On 08 May, 21:53, tevador tevador@gmail.com wrote:
In particular, the following parameters should be set differently from Monero:
RANDOMX_ARGON_SALT = "RandomX-TOR-v1"
The unique RandomX salt means we do not need to use a separate salt as PoW input as specified in ยง 3.2.
RANDOMX_ARGON_ITERATIONS = 1 RANDOMX_CACHE_ACCESSES = 4 RANDOMX_DATASET_BASE_SIZE = 1073741824 RANDOMX_DATASET_EXTRA_SIZE = 16777216
These 4 changes reduce the RandomX Dataset size to ~1 GiB, which allows the number of iteration to be reduced from 8 to 4. The combined effect of this is that Dataset initialization becomes 4 times faster, which is needed due to more frequent updates of the seed (Monero updates once per ~3 days).
RANDOMX_PROGRAM_COUNT = 2 RANDOMX_SCRATCHPAD_L3 = 1048576
Additionally, reducing the number of programs from 8 to 2 makes the hash calculation about 4 times faster, while still providing resistance against program filtering strategies (see [REF_RANDOMX_PROGRAMS]). Since there are 4 times fewer writes, we also have to reduce the scratchpad size. I suggest to use a 1 MiB scratchpad size as a compromise between scratchpad write density and memory hardness. Most x86 CPUs will perform roughly the same with a 512 KiB and 1024 KiB scratchpad, while the larger size provides higher resistance against specialized hardware, at the cost of possible time-memory tradeoffs (see [REF_RANDOMX_TMTO] for details).
Lastly, we reduce the output of RandomX to just 8 bytes:
RANDOMX_HASH_SIZE = 8
64-bit preimage security is more than sufficient for proof-of-work and it allows the result to be treated as a little-endian encoded unsigned integer for easy effort calculation.
I have implemented this in the tor-pow branch of the RandomX repository:
https://github.com/tevador/RandomX/tree/tor-pow
Namely I have changed the API to return the hash value as an uint64_t and made corresponding changes in the benchmark.
Benchmark example:
./randomx-benchmark --mine \ --avx2 \ --jit \ --largePages \ --nonces 10000 \ --seed 1234 \ --init 1 \ --threads 1 \ --batch RandomX-TOR-v1 benchmark - Argon2 implementation: AVX2 - full memory mode (1040 MiB) - JIT compiled mode - hardware AES mode - large pages mode - batch mode Initializing (1 thread) ... Memory initialized in 5.32855 s Initializing 1 virtual machine(s) ... Running benchmark (10000 nonces) ... Performance: 2535.43 hashes per second Best result: Nonce: 8bc3ded34d2dcdeed9000000f95cd20c Result: d947ceff08750300 Effort: 18956 Valid: 1
At the end, it prints out the nonce that gives the highest effort value and validates it.
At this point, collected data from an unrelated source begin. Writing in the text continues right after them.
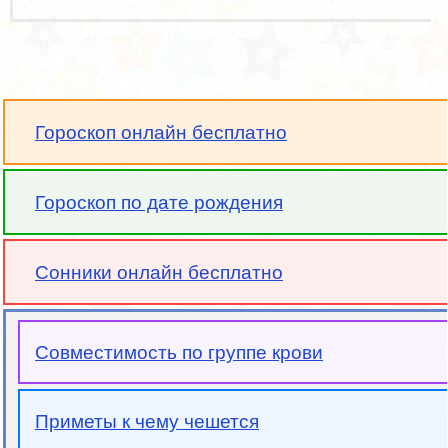
Гороскоп онлайн бесплатно
Гороскоп по дате рождения
Сонники онлайн бесплатно
Совместимость по группе крови
Приметы к чему чешется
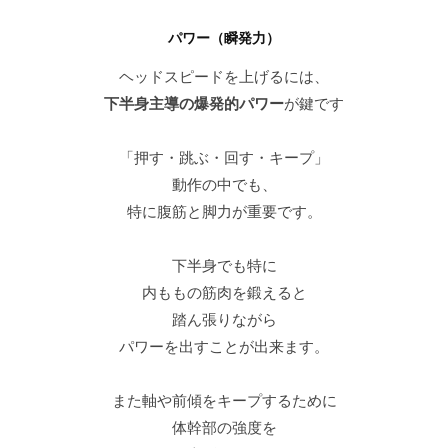
パワー（瞬発力）
ヘッドスピードを上げるには、
下半身主導の爆発的パワー
が鍵です
「押す・跳ぶ・回す・キープ」
動作の中でも、
特に腹筋と脚力が重要です。
下半身でも特に
内ももの筋肉を鍛えると
踏ん張りながら
パワーを出すことが出来ます。
また軸や前傾をキープするために
体幹部の強度を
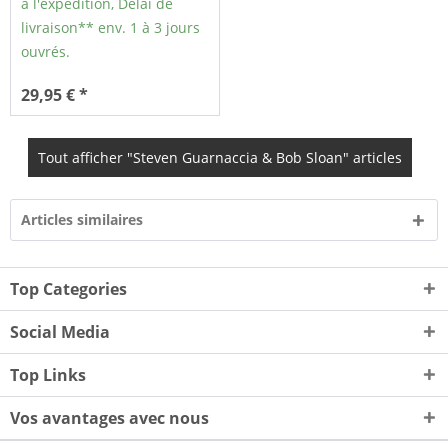
à l'expédition, Délai de
livraison** env. 1 à 3 jours
ouvrés.
29,95 € *
Tout afficher "Steven Guarnaccia & Bob Sloan" articles
Articles similaires
Top Categories
Social Media
Top Links
Vos avantages avec nous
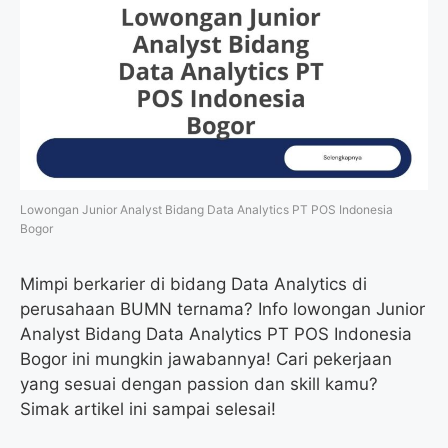
Lowongan Junior Analyst Bidang Data Analytics PT POS Indonesia
Bogor
Mimpi berkarier di bidang Data Analytics di
perusahaan BUMN ternama? Info lowongan Junior
Analyst Bidang Data Analytics PT POS Indonesia
Bogor ini mungkin jawabannya! Cari pekerjaan
yang sesuai dengan passion dan skill kamu?
Simak artikel ini sampai selesai!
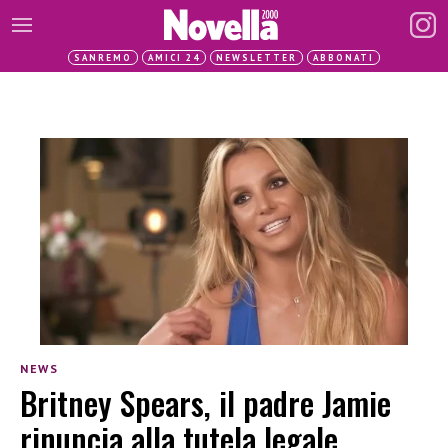
SANREMO
AMICI 24
NEWSLETTER
ABBONATI
NEWS
Britney Spears, il padre Jamie
rinuncia alla tutela legale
For the actual implementation in TOR, the RandomX validator should run in a separate thread that doesn't do anything else apart from validation and moving valid requests into the Intro Queue. This way we can reach the maximum performance of ~2000 processed requests per second.
Finally, here are some disadvantages of RandomX-TOR:
1) Fast verification requires ~1 GiB of memory. If we decide to use two overlapping seed epochs, each service will need to allocate >2 GiB of RAM just to verify the PoW. Alternatively, it is possible to use the slow mode, which requires only 256 MiB per seed, but runs 4x slower. 2) The fast mode needs about 5 seconds to initialize every time the seed is changed (can be reduced to under 1 second using multiple threads). The slow mode needs about 0.1 seconds to initialize. 3) RandomX includes a JIT compiler for maximum performance. The iOS operating system doesn't support JIT compilation, so RandomX runs about 10x slower there. 4) The JIT compiler in RandomX is currently implemented only for x86-64 and ARM64 CPU architectures. Other architectures will run very slowly (especially 32-bit systems). However, the two supported architectures cover the vast majority of devices, so this should not be an issue.